Solved

read file connector UTF-8 and UTF-8-BOM ; indicium versus Windows GUI

  • 30 September 2022
  • 3 replies
  • 82 views

Userlevel 3
Badge +11

I am reading xml files in a system flow with the new read file connector. I have a few files that are being read correctly and a few that are corrupted. The difference between the files is the encoding: the 'good’ files are UTF-8 encoded and the others are UTF-8-BOM. The latter is not read correctly, resulting in a string that looks like this:

?<?xml version="1.0" encoding=

The old read disk file does the same. However, my current Proces flow is working correctly.

I have the feeling that the connectors behave different when comparing the Windows GUI (proces flow) and Indicium (system flow). I have noticed this before when I was trying to read a pdf file. The problem was the other way around: I was unable to read the pdf file correctly in the Windows gui but it works fine in a system flow.

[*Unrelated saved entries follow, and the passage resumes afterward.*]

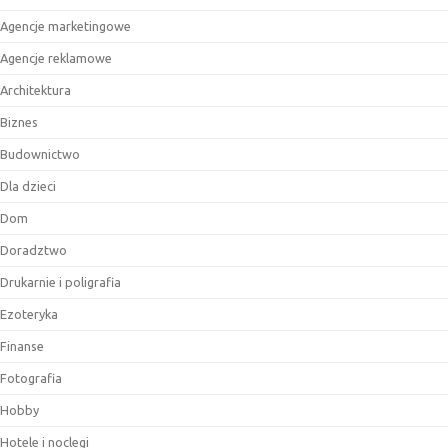
Agencje marketingowe
Agencje reklamowe
Architektura
Biznes
Budownictwo
Dla dzieci
Dom
Doradztwo
Drukarnie i poligrafia
Ezoteryka
Finanse
Fotografia
Hobby
Hotele i noclegi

Main question: how do I read both an UTF-8 and an UTF-8-BOM correctly using the read file connector in a system flow?

icon

Best answer by Hugo Nienhuis 30 September 2022, 13:57

View original

This topic has been closed for comments

3 replies

Userlevel 3
Badge +11

I have been able to bypass the problem by reading as varbinary and convert the file within SQL Server to UTF-8 with the statement: select @ubl_bestand_vc = convert(varchar(max), @ubl_bestand_data,0).

 

However, it might be something to look into

Userlevel 7
Badge +23

Thanks for sharing the solution 😄

We'll select your answer as Best answer and feel free to create a ticket for this in case you think we should look into this.

Userlevel 3
Badge +11

I am not going to write a ticket, but why can I choose Write preamble Yes/No in a Write file connector, and not do the same for a Read file connector? Maybe it belongs in the idea section?